- Opening Delimiter -

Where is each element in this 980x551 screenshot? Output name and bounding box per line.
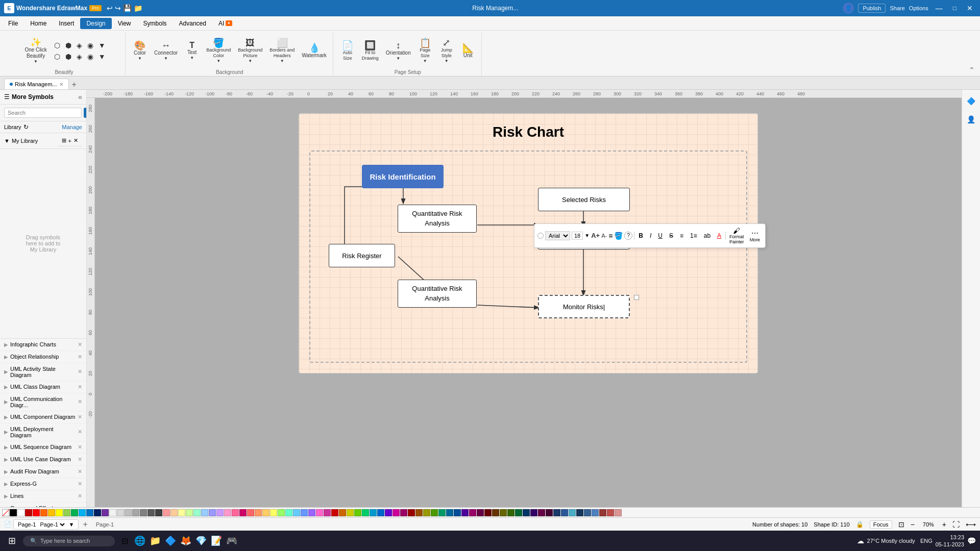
color-swatch-yellow2[interactable] [56,509,63,516]
sidebar-item-express[interactable]: ▶ Express-G ✕ [0,478,86,490]
color-swatch-purple[interactable] [102,509,109,516]
color-swatch-g49[interactable] [477,509,484,516]
shape-risk-identification[interactable]: Risk Identification [362,165,444,188]
color-swatch-g12[interactable] [193,509,201,516]
close-uml-seq-icon[interactable]: ✕ [78,444,82,450]
color-swatch-orange[interactable] [40,509,47,516]
one-click-beautify-btn[interactable]: ✨ One ClickBeautify ▼ [20,36,51,66]
background-color-btn[interactable]: 🪣 BackgroundColor ▼ [203,36,234,65]
ribbon-expand-btn[interactable]: ⌃ [967,64,977,76]
beautify-btn-7[interactable]: ⬢ [63,52,74,62]
close-uml-comm-icon[interactable]: ✕ [78,398,82,405]
menu-home[interactable]: Home [24,18,53,29]
connector-btn[interactable]: ↔ Connector ▼ [151,39,181,63]
color-swatch-g47[interactable] [461,509,469,516]
numbered-list-btn[interactable]: 1≡ [688,231,700,240]
maximize-btn[interactable]: □ [950,5,960,12]
font-family-select[interactable]: Arial [545,231,570,240]
format-painter-btn[interactable]: 🖌 Format Painter [727,226,746,245]
close-btn[interactable]: ✕ [964,4,976,12]
add-library-icon[interactable]: ⊞ [62,137,66,144]
search-input[interactable] [4,108,82,118]
color-swatch-g50[interactable] [484,509,492,516]
zoom-out-btn[interactable]: − [911,520,915,529]
color-swatch-green2[interactable] [71,509,78,516]
shape-qra-2[interactable]: Quantitative Risk Analysis [398,280,477,308]
close-uml-comp-icon[interactable]: ✕ [78,414,82,420]
user-avatar[interactable]: 👤 [843,3,854,14]
color-swatch-navy[interactable] [94,509,101,516]
beautify-btn-9[interactable]: ◉ [85,52,95,62]
watermark-btn[interactable]: 💧 Watermark [299,41,330,61]
color-swatch-g22[interactable] [270,509,277,516]
color-swatch-g18[interactable] [239,509,247,516]
menu-advanced[interactable]: Advanced [173,18,212,29]
color-swatch-blue2[interactable] [86,509,93,516]
color-swatch-g29[interactable] [324,509,331,516]
color-swatch-g19[interactable] [247,509,254,516]
color-swatch-g4[interactable] [132,509,139,516]
sidebar-item-object-relationship[interactable]: ▶ Object Relationship ✕ [0,351,86,363]
options-btn[interactable]: Options [909,5,928,11]
color-swatch-g27[interactable] [308,509,315,516]
color-swatch-g65[interactable] [599,509,606,516]
notifications-btn[interactable]: 💬 [967,537,976,545]
color-swatch-g2[interactable] [117,509,124,516]
color-swatch-g48[interactable] [469,509,476,516]
zoom-in-btn[interactable]: + [942,520,946,529]
text-color-btn[interactable]: A [715,231,724,240]
beautify-btn-10[interactable]: ▼ [96,52,108,62]
color-swatch-g30[interactable] [331,509,338,516]
color-swatch-g20[interactable] [255,509,262,516]
color-swatch-g54[interactable] [515,509,522,516]
right-panel-icon-2[interactable]: 👤 [964,112,978,127]
menu-design[interactable]: Design [80,18,111,29]
redo-btn[interactable]: ↪ [115,4,121,12]
color-swatch-g34[interactable] [362,509,369,516]
chevron-size-down[interactable]: ▼ [584,233,590,238]
sidebar-collapse-btn[interactable]: « [78,93,82,101]
color-swatch-g16[interactable] [224,509,231,516]
page-select[interactable]: Page-1 [38,521,66,528]
color-swatch-g15[interactable] [216,509,224,516]
color-swatch-g55[interactable] [523,509,530,516]
tab-risk-management[interactable]: Risk Managem... ✕ [4,79,69,89]
sidebar-item-infographic[interactable]: ▶ Infographic Charts ✕ [0,339,86,351]
color-swatch-g32[interactable] [347,509,354,516]
expand-icon[interactable]: + [68,138,71,144]
color-swatch-g40[interactable] [408,509,415,516]
color-swatch-red1[interactable] [25,509,32,516]
sidebar-item-uml-component[interactable]: ▶ UML Component Diagram ✕ [0,411,86,423]
taskbar-app-3[interactable]: 💎 [194,534,208,547]
close-uml-use-icon[interactable]: ✕ [78,456,82,463]
taskbar-app-1[interactable]: 🔷 [164,534,177,547]
color-swatch-g21[interactable] [262,509,270,516]
color-swatch-g52[interactable] [500,509,507,516]
color-swatch-g33[interactable] [354,509,361,516]
focus-btn[interactable]: Focus [870,520,892,529]
color-swatch-g67[interactable] [615,509,622,516]
shape-risk-register[interactable]: Risk Register [329,244,395,267]
color-swatch-g38[interactable] [393,509,400,516]
shape-qra-1[interactable]: Quantitative Risk Analysis [398,205,477,233]
borders-headers-btn[interactable]: ⬜ Borders andHeaders ▼ [266,36,298,65]
color-swatch-g35[interactable] [370,509,377,516]
color-swatch-g8[interactable] [163,509,170,516]
help-icon[interactable]: ? [624,232,632,240]
close-object-icon[interactable]: ✕ [78,354,82,360]
color-swatch-g44[interactable] [438,509,446,516]
color-swatch-g9[interactable] [170,509,178,516]
right-panel-icon-1[interactable]: 🔷 [964,94,978,108]
italic-btn[interactable]: I [647,231,654,240]
close-uml-dep-icon[interactable]: ✕ [78,429,82,435]
decrease-font-btn[interactable]: A- [601,233,607,239]
color-swatch-g61[interactable] [569,509,576,516]
close-infographic-icon[interactable]: ✕ [78,341,82,348]
color-swatch-dk2[interactable] [17,509,24,516]
color-swatch-g1[interactable] [109,509,116,516]
color-swatch-g59[interactable] [553,509,560,516]
color-swatch-g3[interactable] [125,509,132,516]
menu-ai[interactable]: AI ✦ [212,18,238,29]
taskbar-search[interactable]: 🔍 Type here to search [23,536,115,546]
color-swatch-g28[interactable] [316,509,323,516]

- Closing Delimiter -

Write out the material exactly, excluding pictures.

Where is each element in this 980x551 screenshot? Output name and bounding box per line.
color-swatch-yellow2[interactable] [56,509,63,516]
sidebar-item-express[interactable]: ▶ Express-G ✕ [0,478,86,490]
color-swatch-purple[interactable] [102,509,109,516]
color-swatch-g49[interactable] [477,509,484,516]
shape-risk-identification[interactable]: Risk Identification [362,165,444,188]
color-swatch-g12[interactable] [193,509,201,516]
close-uml-seq-icon[interactable]: ✕ [78,444,82,450]
color-swatch-orange[interactable] [40,509,47,516]
one-click-beautify-btn[interactable]: ✨ One ClickBeautify ▼ [20,36,51,66]
background-color-btn[interactable]: 🪣 BackgroundColor ▼ [203,36,234,65]
ribbon-expand-btn[interactable]: ⌃ [967,64,977,76]
beautify-btn-7[interactable]: ⬢ [63,52,74,62]
close-uml-comm-icon[interactable]: ✕ [78,398,82,405]
menu-home[interactable]: Home [24,18,53,29]
connector-btn[interactable]: ↔ Connector ▼ [151,39,181,63]
color-swatch-g47[interactable] [461,509,469,516]
numbered-list-btn[interactable]: 1≡ [688,231,700,240]
maximize-btn[interactable]: □ [950,5,960,12]
font-family-select[interactable]: Arial [545,231,570,240]
format-painter-btn[interactable]: 🖌 Format Painter [727,226,746,245]
close-btn[interactable]: ✕ [964,4,976,12]
add-library-icon[interactable]: ⊞ [62,137,66,144]
search-input[interactable] [4,108,82,118]
color-swatch-g50[interactable] [484,509,492,516]
zoom-out-btn[interactable]: − [911,520,915,529]
color-swatch-green2[interactable] [71,509,78,516]
shape-qra-2[interactable]: Quantitative Risk Analysis [398,280,477,308]
close-uml-comp-icon[interactable]: ✕ [78,414,82,420]
user-avatar[interactable]: 👤 [843,3,854,14]
color-swatch-navy[interactable] [94,509,101,516]
beautify-btn-9[interactable]: ◉ [85,52,95,62]
watermark-btn[interactable]: 💧 Watermark [299,41,330,61]
color-swatch-g22[interactable] [270,509,277,516]
color-swatch-g18[interactable] [239,509,247,516]
menu-advanced[interactable]: Advanced [173,18,212,29]
color-swatch-blue2[interactable] [86,509,93,516]
color-swatch-g29[interactable] [324,509,331,516]
color-swatch-g19[interactable] [247,509,254,516]
color-swatch-g4[interactable] [132,509,139,516]
sidebar-item-object-relationship[interactable]: ▶ Object Relationship ✕ [0,351,86,363]
options-btn[interactable]: Options [909,5,928,11]
color-swatch-g27[interactable] [308,509,315,516]
color-swatch-g65[interactable] [599,509,606,516]
notifications-btn[interactable]: 💬 [967,537,976,545]
color-swatch-g2[interactable] [117,509,124,516]
color-swatch-g48[interactable] [469,509,476,516]
zoom-in-btn[interactable]: + [942,520,946,529]
text-color-btn[interactable]: A [715,231,724,240]
beautify-btn-10[interactable]: ▼ [96,52,108,62]
color-swatch-g30[interactable] [331,509,338,516]
color-swatch-g20[interactable] [255,509,262,516]
color-swatch-g54[interactable] [515,509,522,516]
right-panel-icon-2[interactable]: 👤 [964,112,978,127]
menu-design[interactable]: Design [80,18,111,29]
redo-btn[interactable]: ↪ [115,4,121,12]
color-swatch-g34[interactable] [362,509,369,516]
chevron-size-down[interactable]: ▼ [584,233,590,238]
sidebar-collapse-btn[interactable]: « [78,93,82,101]
color-swatch-g16[interactable] [224,509,231,516]
page-select[interactable]: Page-1 [38,521,66,528]
color-swatch-g15[interactable] [216,509,224,516]
color-swatch-g55[interactable] [523,509,530,516]
tab-risk-management[interactable]: Risk Managem... ✕ [4,79,69,89]
sidebar-item-infographic[interactable]: ▶ Infographic Charts ✕ [0,339,86,351]
color-swatch-g32[interactable] [347,509,354,516]
expand-icon[interactable]: + [68,138,71,144]
color-swatch-g40[interactable] [408,509,415,516]
color-swatch-red1[interactable] [25,509,32,516]
sidebar-item-uml-component[interactable]: ▶ UML Component Diagram ✕ [0,411,86,423]
taskbar-app-3[interactable]: 💎 [194,534,208,547]
close-uml-use-icon[interactable]: ✕ [78,456,82,463]
taskbar-app-1[interactable]: 🔷 [164,534,177,547]
color-swatch-g21[interactable] [262,509,270,516]
color-swatch-g52[interactable] [500,509,507,516]
color-swatch-g33[interactable] [354,509,361,516]
focus-btn[interactable]: Focus [870,520,892,529]
color-swatch-g67[interactable] [615,509,622,516]
shape-risk-register[interactable]: Risk Register [329,244,395,267]
color-swatch-g38[interactable] [393,509,400,516]
shape-qra-1[interactable]: Quantitative Risk Analysis [398,205,477,233]
borders-headers-btn[interactable]: ⬜ Borders andHeaders ▼ [266,36,298,65]
color-swatch-g35[interactable] [370,509,377,516]
color-swatch-g8[interactable] [163,509,170,516]
help-icon[interactable]: ? [624,232,632,240]
close-object-icon[interactable]: ✕ [78,354,82,360]
color-swatch-g44[interactable] [438,509,446,516]
color-swatch-g9[interactable] [170,509,178,516]
right-panel-icon-1[interactable]: 🔷 [964,94,978,108]
italic-btn[interactable]: I [647,231,654,240]
close-uml-dep-icon[interactable]: ✕ [78,429,82,435]
decrease-font-btn[interactable]: A- [601,233,607,239]
color-swatch-g61[interactable] [569,509,576,516]
close-infographic-icon[interactable]: ✕ [78,341,82,348]
color-swatch-dk2[interactable] [17,509,24,516]
color-swatch-g1[interactable] [109,509,116,516]
color-swatch-g59[interactable] [553,509,560,516]
color-swatch-g3[interactable] [125,509,132,516]
menu-ai[interactable]: AI ✦ [212,18,238,29]
taskbar-search[interactable]: 🔍 Type here to search [23,536,115,546]
color-swatch-g28[interactable] [316,509,323,516]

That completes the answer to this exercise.